[Collected data]

== Segment start ==

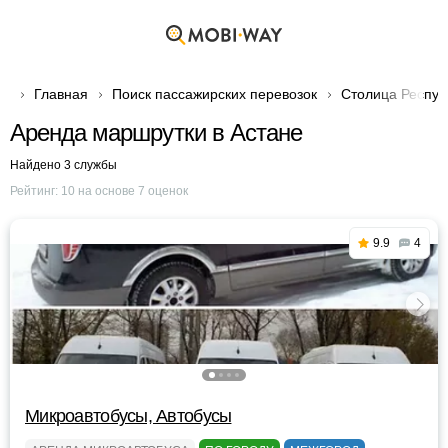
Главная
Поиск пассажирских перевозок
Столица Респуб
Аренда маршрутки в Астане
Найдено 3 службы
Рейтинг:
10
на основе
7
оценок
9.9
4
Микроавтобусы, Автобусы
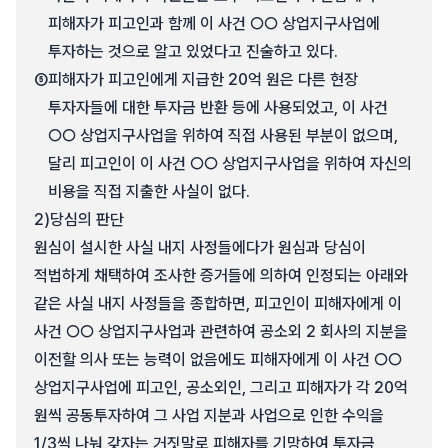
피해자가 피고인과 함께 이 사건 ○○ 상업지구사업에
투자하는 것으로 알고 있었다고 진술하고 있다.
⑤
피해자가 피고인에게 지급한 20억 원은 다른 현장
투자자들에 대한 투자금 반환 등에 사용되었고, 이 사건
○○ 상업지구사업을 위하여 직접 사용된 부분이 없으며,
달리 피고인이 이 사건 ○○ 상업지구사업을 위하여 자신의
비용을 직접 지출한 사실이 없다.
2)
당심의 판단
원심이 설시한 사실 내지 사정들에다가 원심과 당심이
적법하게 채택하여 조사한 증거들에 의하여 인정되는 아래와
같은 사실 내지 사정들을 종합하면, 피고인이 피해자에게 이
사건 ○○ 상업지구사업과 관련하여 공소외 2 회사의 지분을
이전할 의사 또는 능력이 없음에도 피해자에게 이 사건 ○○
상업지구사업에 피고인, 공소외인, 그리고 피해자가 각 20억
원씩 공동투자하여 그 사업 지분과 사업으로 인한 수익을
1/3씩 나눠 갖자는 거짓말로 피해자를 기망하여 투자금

== Segment end ==

Output the data above without changes, apart from leaving out the pictures.

Главная
Поиск пассажирских перевозок
Столица Респуб
Аренда маршрутки в Астане
Найдено 3 службы
Рейтинг:
10
на основе
7
оценок
9.9
4
Микроавтобусы, Автобусы
피해자가 피고인과 함께 이 사건 ○○ 상업지구사업에
투자하는 것으로 알고 있었다고 진술하고 있다.
⑤
피해자가 피고인에게 지급한 20억 원은 다른 현장
투자자들에 대한 투자금 반환 등에 사용되었고, 이 사건
○○ 상업지구사업을 위하여 직접 사용된 부분이 없으며,
달리 피고인이 이 사건 ○○ 상업지구사업을 위하여 자신의
비용을 직접 지출한 사실이 없다.
2)
당심의 판단
원심이 설시한 사실 내지 사정들에다가 원심과 당심이
적법하게 채택하여 조사한 증거들에 의하여 인정되는 아래와
같은 사실 내지 사정들을 종합하면, 피고인이 피해자에게 이
사건 ○○ 상업지구사업과 관련하여 공소외 2 회사의 지분을
이전할 의사 또는 능력이 없음에도 피해자에게 이 사건 ○○
상업지구사업에 피고인, 공소외인, 그리고 피해자가 각 20억
원씩 공동투자하여 그 사업 지분과 사업으로 인한 수익을
1/3씩 나눠 갖자는 거짓말로 피해자를 기망하여 투자금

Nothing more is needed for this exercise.